Start of Provided information

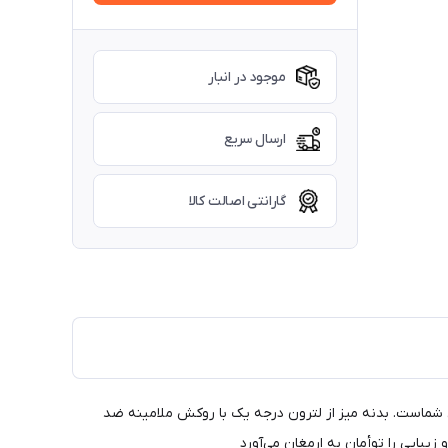
موجود در انبار
ارسال سریع
گارانتی اصالت کالا
 منزل شماست. بدنه میز از لترون درجه یک با روکش ملامینه ضد
یبایی را توأمان به ارمغان می‌آورد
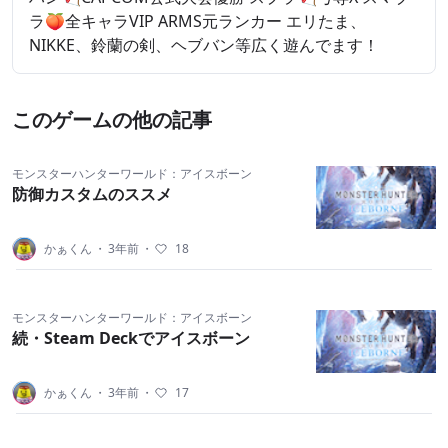
ラ🍑全キャラVIP ARMS元ランカー エリたま、
NIKKE、鈴蘭の剣、ヘブバン等広く遊んでます！
このゲームの他の記事
モンスターハンターワールド：アイスボーン
防御カスタムのススメ
かぁくん
・
3年前
・
18
モンスターハンターワールド：アイスボーン
続・Steam Deckでアイスボーン
かぁくん
・
3年前
・
17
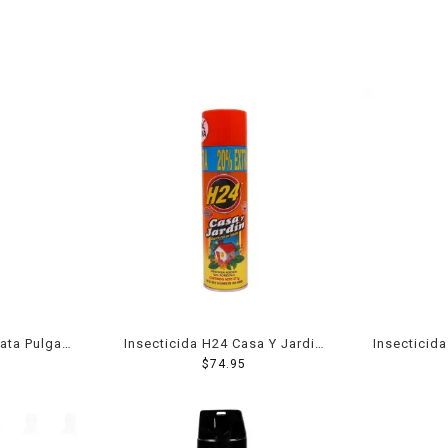
Mata Pulgas
Insecticida H24 Casa Y Jardin
Insecticida
426 Ml
$
74.95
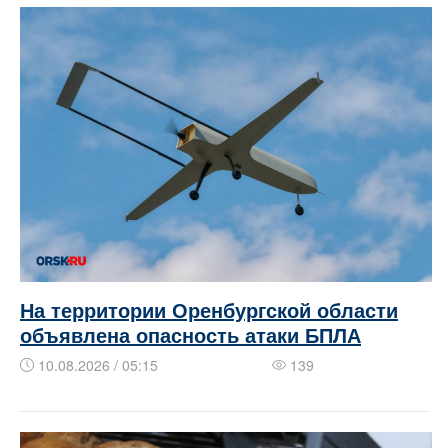
На территории Оренбургской области
объявлена опасность атаки БПЛА
10.08.2026 / 05:15
139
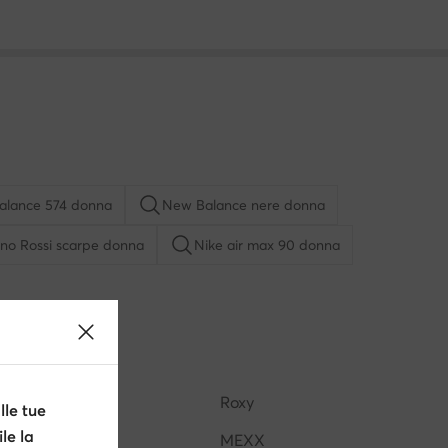
alance 574 donna
New Balance nere donna
no Rossi scarpe donna
Nike air max 90 donna
New Balance donna
Crocs donna
Smith donna
adidas campus donna
GINO ROSSI
Roxy
le tue
le la
Reebok
MEXX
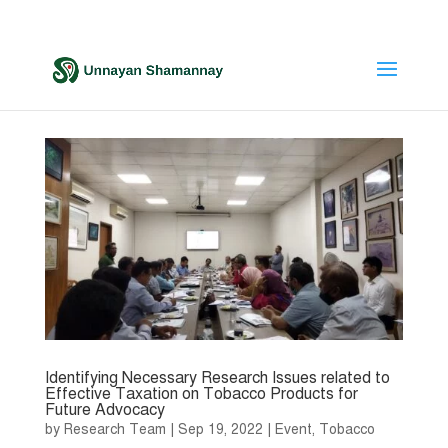
Identifying Necessary Research Issues related to
Effective Taxation on Tobacco Products for
Future Advocacy
by
Research Team
|
Sep 19, 2022
|
Event
,
Tobacco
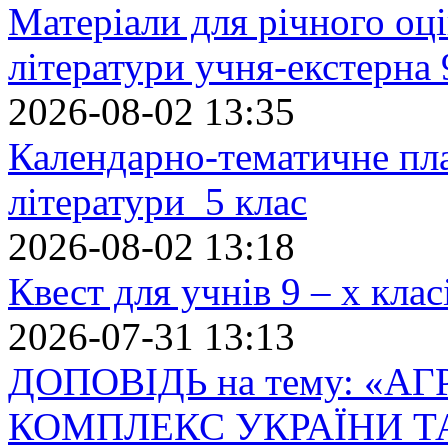
Матеріали для річного оці
літератури учня-екстерна 
2026-08-02 13:35
Календарно-тематичне пл
літератури 5 клас
2026-08-02 13:18
Квест для учнів 9 – х кла
2026-07-31 13:13
ДОПОВІДЬ на тему: «
КОМПЛЕКС УКРАЇНИ Т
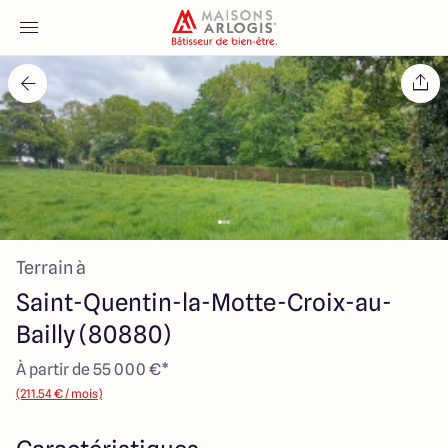
Accueil
Nos maisons
Nos annonces
Terrain à
Votre projet
Saint-Quentin-la-Motte-Croix-au-
Qui sommes-nous
Bailly (80880)
À partir de 55 000 €*
(211.54 € / mois)
Maisons ARLOGIS Normandie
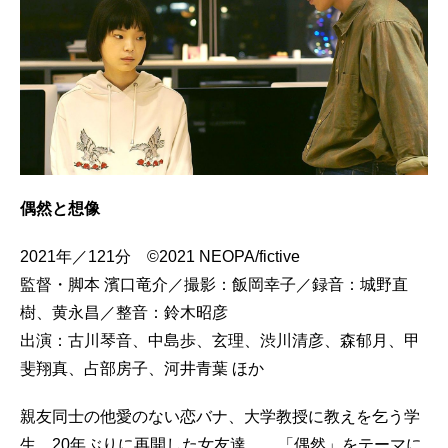
偶然と想像
2021年／121分 ©2021 NEOPA/fictive
監督・脚本 濱口竜介／撮影：飯岡幸子／録音：城野直
樹、黄永昌／整音：鈴木昭彦
出演：古川琴音、中島歩、玄理、渋川清彦、森郁月、甲
斐翔真、占部房子、河井青葉 ほか
親友同士の他愛のない恋バナ、大学教授に教えを乞う学
生、20年ぶりに再開した女友達…。「偶然」をテーマに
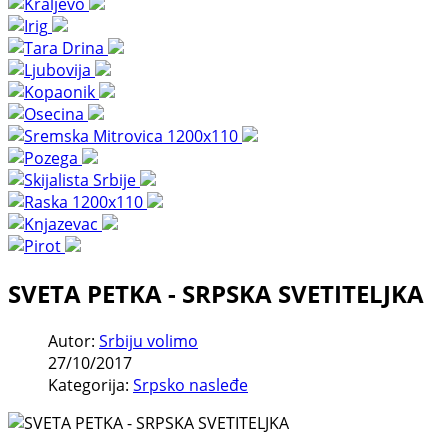
SVETA PETKA - SRPSKA SVETITELJKA
Autor:
Srbiju volimo
27/10/2017
Kategorija:
Srpsko nasleđe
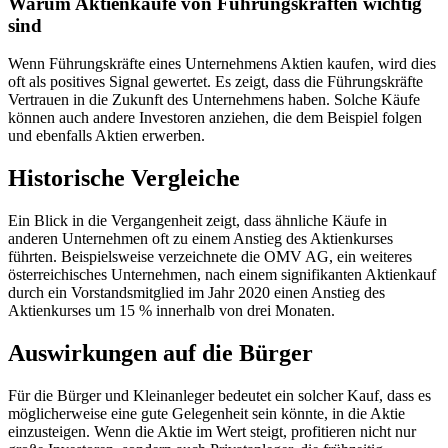
Warum Aktienkäufe von Führungskräften wichtig
sind
Wenn Führungskräfte eines Unternehmens Aktien kaufen, wird dies
oft als positives Signal gewertet. Es zeigt, dass die Führungskräfte
Vertrauen in die Zukunft des Unternehmens haben. Solche Käufe
können auch andere Investoren anziehen, die dem Beispiel folgen
und ebenfalls Aktien erwerben.
Historische Vergleiche
Ein Blick in die Vergangenheit zeigt, dass ähnliche Käufe in
anderen Unternehmen oft zu einem Anstieg des Aktienkurses
führten. Beispielsweise verzeichnete die OMV AG, ein weiteres
österreichisches Unternehmen, nach einem signifikanten Aktienkauf
durch ein Vorstandsmitglied im Jahr 2020 einen Anstieg des
Aktienkurses um 15 % innerhalb von drei Monaten.
Auswirkungen auf die Bürger
Für die Bürger und Kleinanleger bedeutet ein solcher Kauf, dass es
möglicherweise eine gute Gelegenheit sein könnte, in die Aktie
einzusteigen. Wenn die Aktie im Wert steigt, profitieren nicht nur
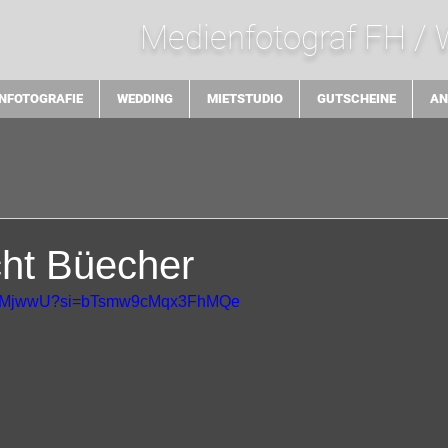
Medienfotograf FH /
NFOTOGRAFIE
WEDDING
MIETSTUDIO
GUTSCHEINE
AN
ht Büecher
EslFMjwwU?si=bTsmw9cMqx3FhMQe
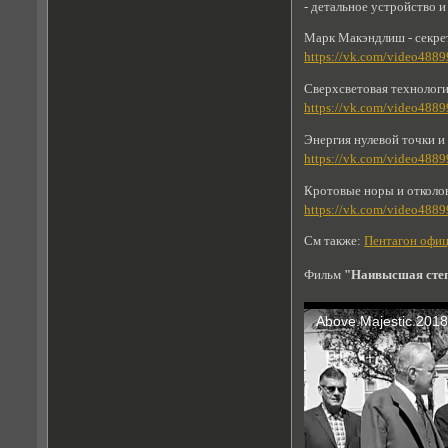
- детальное устройство и
Марк Макэндлиш - секре
https://vk.com/video48
Сверхсветовая технологи
https://vk.com/video48
Энергия нулевой точки и
https://vk.com/video48
Кротовые норы и отколо
https://vk.com/video48
См также:
Пентагон офиц
Фильм
"Наивысшая степе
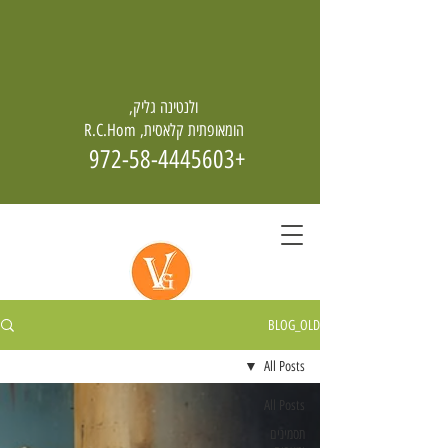
ולנטינה גליק,
הומאופתית קלאסית, R.C.Hom
+972-58-4445603
BLOG_OLD
הומאופתיה - מחיה גם מן האפר
All Posts
All Posts
תסמינים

End of Provided information

▸ Prompt:
Copy the data character for character, but drop all pictures from the copy.

▸ Your solution:
موجود در انبار
ارسال سریع
گارانتی اصالت کالا
 منزل شماست. بدنه میز از لترون درجه یک با روکش ملامینه ضد
یبایی را توأمان به ارمغان می‌آورد
ラ🍑全キャラVIP ARMS元ランカー エリたま、
NIKKE、鈴蘭の剣、ヘブバン等広く遊んでます！
このゲームの他の記事
モンスターハンターワールド：アイスボーン
防御カスタムのススメ
かぁくん
・
3年前
・
18
モンスターハンターワールド：アイスボーン
続・Steam Deckでアイスボーン
かぁくん
・
3年前
・
17
Mata Pulgas
Insecticida H24 Casa Y Jardin
Insecticida
426 Ml
$
74.95
На территории Оренбургской области
объявлена опасность атаки БПЛА
10.08.2026 / 05:15
139
alance 574 donna
New Balance nere donna
no Rossi scarpe donna
Nike air max 90 donna
New Balance donna
Crocs donna
Smith donna
adidas campus donna
GINO ROSSI
Roxy
le tue
le la
Reebok
MEXX
Identifying Necessary Research Issues related to
Effective Taxation on Tobacco Products for
Future Advocacy
by
Research Team
|
Sep 19, 2022
|
Event
,
Tobacco
Матеріали для річного оці
літератури учня-екстерна 
2026-08-02 13:35
Календарно-тематичне пл
літератури 5 клас
2026-08-02 13:18
Квест для учнів 9 – х кла
2026-07-31 13:13
ДОПОВІДЬ на тему: «
КОМПЛЕКС УКРАЇНИ Т
Accueil
Nos maisons
Nos annonces
Terrain à
Votre projet
Saint-Quentin-la-Motte-Croix-au-
Qui sommes-nous
Bailly (80880)
À partir de 55 000 €*
(211.54 € / mois)
Maisons ARLOGIS Normandie
偶然と想像
2021年／121分 ©2021 NEOPA/fictive
監督・脚本 濱口竜介／撮影：飯岡幸子／録音：城野直
樹、黄永昌／整音：鈴木昭彦
出演：古川琴音、中島歩、玄理、渋川清彦、森郁月、甲
斐翔真、占部房子、河井青葉 ほか
親友同士の他愛のない恋バナ、大学教授に教えを乞う学
生、20年ぶりに再開した女友達…。「偶然」をテーマに
SVETA PETKA - SRPSKA SVETITELJKA
Autor:
Srbiju volimo
27/10/2017
Kategorija:
Srpsko nasleđe
Warum Aktienkäufe von Führungskräften wichtig
sind
Wenn Führungskräfte eines Unternehmens Aktien kaufen, wird dies
oft als positives Signal gewertet. Es zeigt, dass die Führungskräfte
Vertrauen in die Zukunft des Unternehmens haben. Solche Käufe
können auch andere Investoren anziehen, die dem Beispiel folgen
und ebenfalls Aktien erwerben.
Historische Vergleiche
Ein Blick in die Vergangenheit zeigt, dass ähnliche Käufe in
anderen Unternehmen oft zu einem Anstieg des Aktienkurses
führten. Beispielsweise verzeichnete die OMV AG, ein weiteres
österreichisches Unternehmen, nach einem signifikanten Aktienkauf
durch ein Vorstandsmitglied im Jahr 2020 einen Anstieg des
Aktienkurses um 15 % innerhalb von drei Monaten.
Auswirkungen auf die Bürger
Für die Bürger und Kleinanleger bedeutet ein solcher Kauf, dass es
möglicherweise eine gute Gelegenheit sein könnte, in die Aktie
einzusteigen. Wenn die Aktie im Wert steigt, profitieren nicht nur
Medienfotograf FH /
NFOTOGRAFIE
WEDDING
MIETSTUDIO
GUTSCHEINE
AN
ht Büecher
EslFMjwwU?si=bTsmw9cMqx3FhMQe
- детальное устройство и
Марк Макэндлиш - секре
https://vk.com/video48
Сверхсветовая технологи
https://vk.com/video48
Энергия нулевой точки и
https://vk.com/video48
Кротовые норы и отколо
https://vk.com/video48
См также:
Пентагон офиц
Фильм
"Наивысшая степе
ולנטינה גליק,
הומאופתית קלאסית, R.C.Hom
+972-58-4445603
BLOG_OLD
הומאופתיה - מחיה גם מן האפר
All Posts
All Posts
תסמינים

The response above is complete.